▸ **Exercise aim**
Among the entries, find the lines with the string "have" and report them.
****************
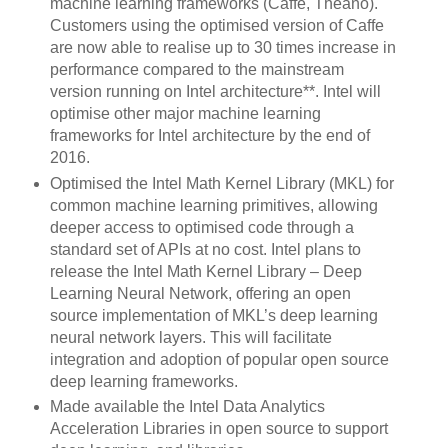
machine learning frameworks (Caffe, Theano).
Customers using the optimised version of Caffe
are now able to realise up to 30 times increase in
performance compared to the mainstream
version running on Intel architecture**. Intel will
optimise other major machine learning
frameworks for Intel architecture by the end of
2016.
Optimised the Intel Math Kernel Library (MKL) for
common machine learning primitives, allowing
deeper access to optimised code through a
standard set of APIs at no cost. Intel plans to
release the Intel Math Kernel Library – Deep
Learning Neural Network, offering an open
source implementation of MKL’s deep learning
neural network layers. This will facilitate
integration and adoption of popular open source
deep learning frameworks.
Made available the Intel Data Analytics
Acceleration Libraries in open source to support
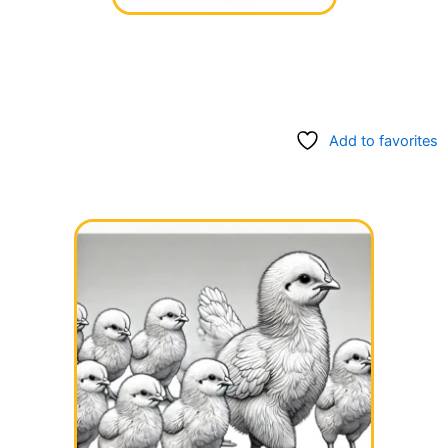
Add to favorites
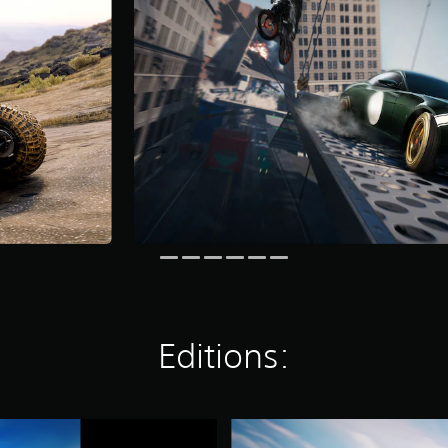
Editions:
S
p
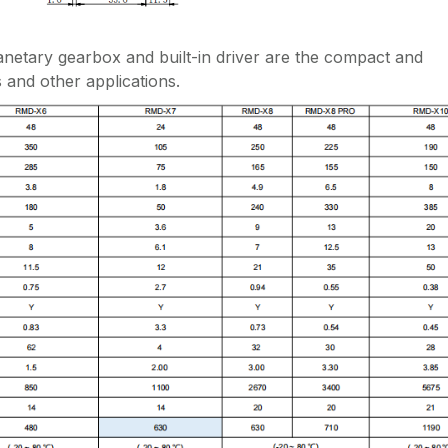
etary gearbox and built-in driver are the compact and
 and other applications.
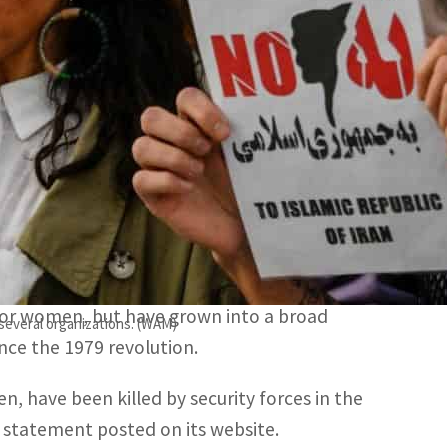
women.
ts group issued its previous figures on November 5.
 least 326 people in a crackdown on nationwide
man Rights said in an updated toll Saturday.
t erupted over the death of Amini on September
 the country’s strict dress code for women.
 for women, but have grown into a broad
 several organizations. (WAM)
nce the 1979 revolution.
n, have been killed by security forces in the
a statement posted on its website.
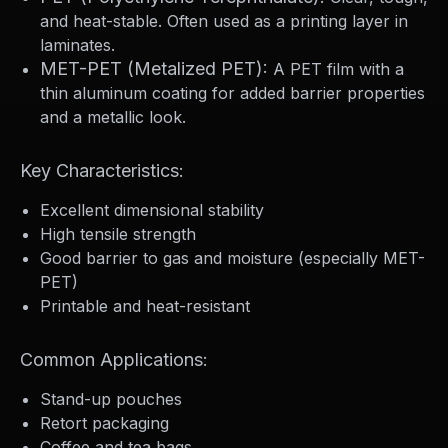
and heat-stable. Often used as a printing layer in
laminates.
MET-PET (Metalized PET):
A PET film with a
thin aluminum coating for added barrier properties
and a metallic look.
Key Characteristics:
Excellent dimensional stability
High tensile strength
Good barrier to gas and moisture (especially MET-
PET)
Printable and heat-resistant
Common Applications:
Stand-up pouches
Retort packaging
Coffee and tea bags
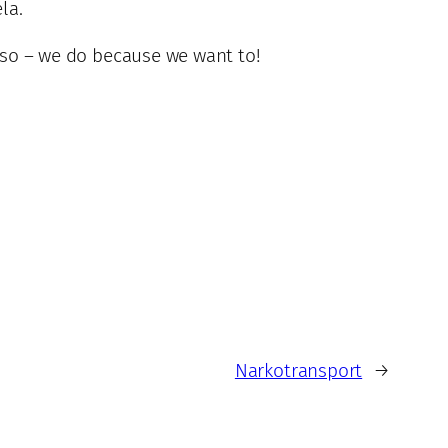
la.
o so – we do because we want to!
Narkotransport
→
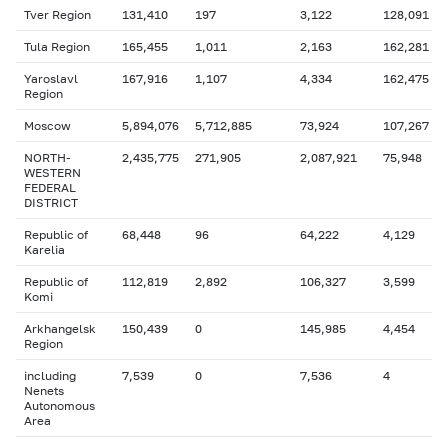
Tver Region
131,410
197
3,122
128,091
Tula Region
165,455
1,011
2,163
162,281
Yaroslavl
167,916
1,107
4,334
162,475
Region
Moscow
5,894,076
5,712,885
73,924
107,267
NORTH-
2,435,775
271,905
2,087,921
75,948
WESTERN
FEDERAL
DISTRICT
Republic of
68,448
96
64,222
4,129
Karelia
Republic of
112,819
2,892
106,327
3,599
Komi
Arkhangelsk
150,439
0
145,985
4,454
Region
including
7,539
0
7,536
4
Nenets
Autonomous
Area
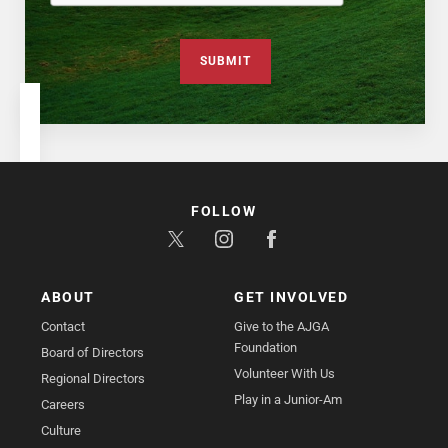
SUBMIT
FOLLOW
ABOUT
GET INVOLVED
Contact
Give to the AJGA
Foundation
Board of Directors
Volunteer With Us
Regional Directors
Play in a Junior-Am
Careers
Culture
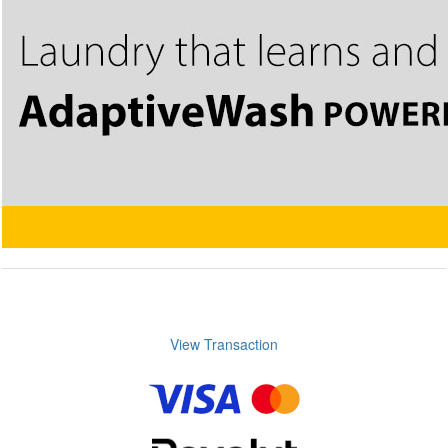
View Transaction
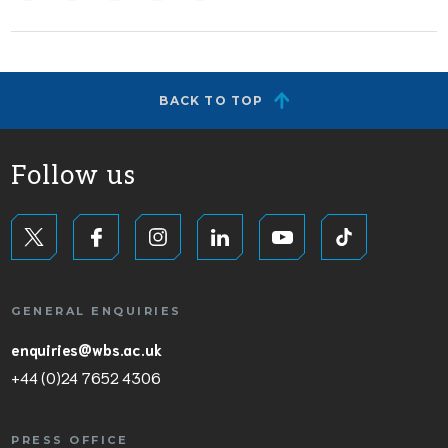
BACK TO TOP
Follow us
GENERAL ENQUIRIES
enquiries@wbs.ac.uk
+44 (0)24 7652 4306
PRESS OFFICE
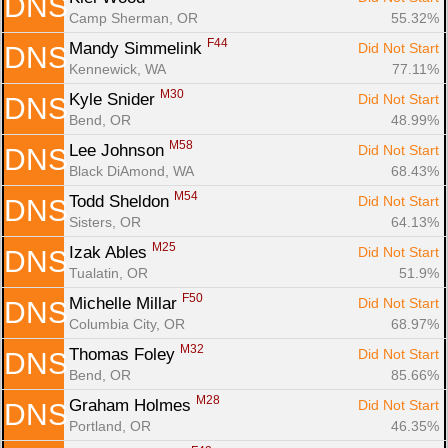
DNS
Camp Sherman, OR
55.32%
F44
Mandy Simmelink 
Did Not Start
DNS
Kennewick, WA
77.11%
M30
Kyle Snider 
Did Not Start
DNS
Bend, OR
48.99%
M58
Lee Johnson 
Did Not Start
DNS
Black DiAmond, WA
68.43%
M54
Todd Sheldon 
Did Not Start
DNS
Sisters, OR
64.13%
M25
Izak Ables 
Did Not Start
DNS
Tualatin, OR
51.9%
F50
Michelle Millar 
Did Not Start
DNS
Columbia City, OR
68.97%
M32
Thomas Foley 
Did Not Start
DNS
Bend, OR
85.66%
M28
Graham Holmes 
Did Not Start
DNS
Portland, OR
46.35%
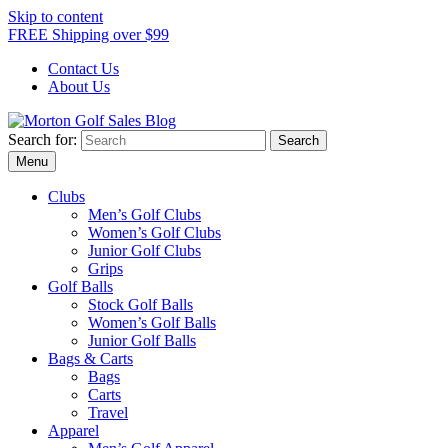
Skip to content
FREE Shipping over $99
Contact Us
About Us
Search for:
Morton Golf Sales Blog
Award Winning Golf Shop
Menu
Clubs
Men’s Golf Clubs
Women’s Golf Clubs
Junior Golf Clubs
Grips
Golf Balls
Stock Golf Balls
Women’s Golf Balls
Junior Golf Balls
Bags & Carts
Bags
Carts
Travel
Apparel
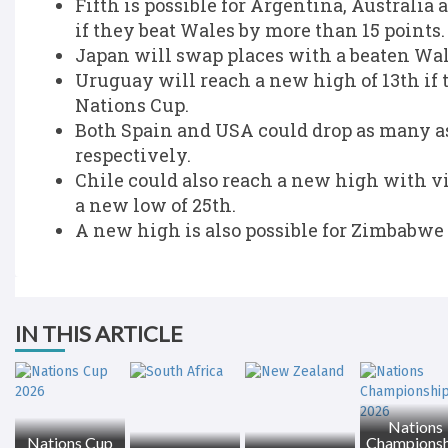
Fifth is possible for Argentina, Australia
if they beat Wales by more than 15 points.
Japan will swap places with a beaten Wale
Uruguay will reach a new high of 13th if 
Nations Cup.
Both Spain and USA could drop as many as
respectively.
Chile could also reach a new high with v
a new low of 25th.
A new high is also possible for Zimbabwe 
IN THIS ARTICLE
Nations
Nations Cup
Championsh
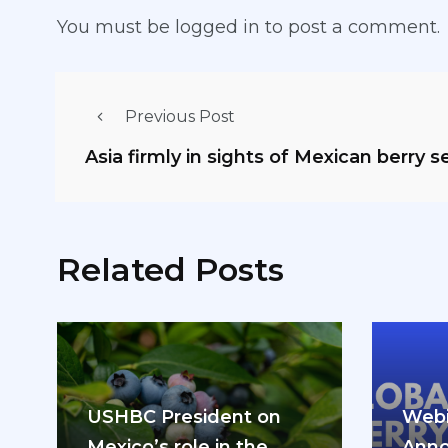
You must be
logged in
to post a comment.
Previous Post
Asia firmly in sights of Mexican berry s
Related Posts
USHBC President on
Webi
Mexico’s role in the
Anno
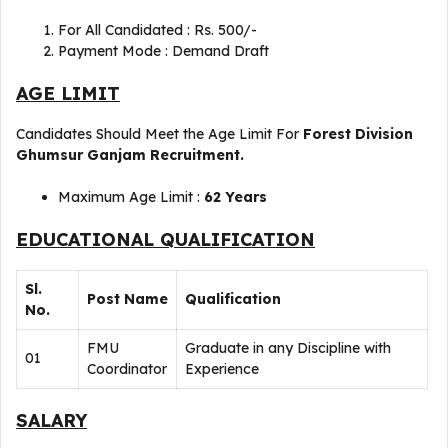
For All Candidated : Rs. 500/-
Payment Mode : Demand Draft
AGE LIMIT
Candidates Should Meet the Age Limit For
Forest Division
Ghumsur Ganjam Recruitment
.
Maximum Age Limit :
62 Years
EDUCATIONAL QUALIFICATION
Sl.
Post Name
Qualification
No.
FMU
Graduate in any Discipline with
01
Coordinator
Experience
SALARY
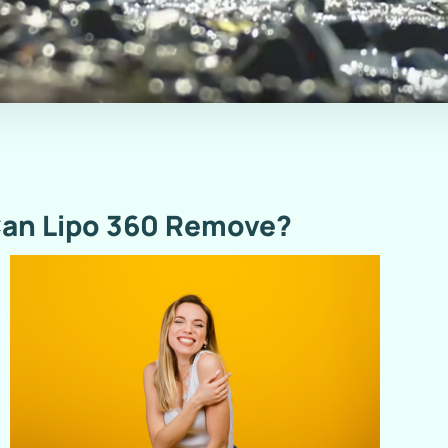
an Lipo 360 Remove?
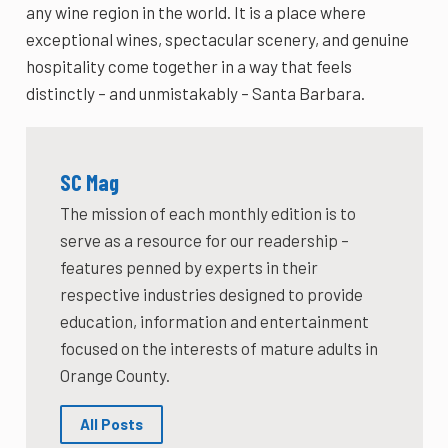
any wine region in the world. It is a place where
exceptional wines, spectacular scenery, and genuine
hospitality come together in a way that feels
distinctly – and unmistakably – Santa Barbara.
SC Mag
The mission of each monthly edition is to
serve as a resource for our readership –
features penned by experts in their
respective industries designed to provide
education, information and entertainment
focused on the interests of mature adults in
Orange County.
All Posts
****************
▸ **Solution**
 for women, but have grown into a broad
n, have been killed by security forces in the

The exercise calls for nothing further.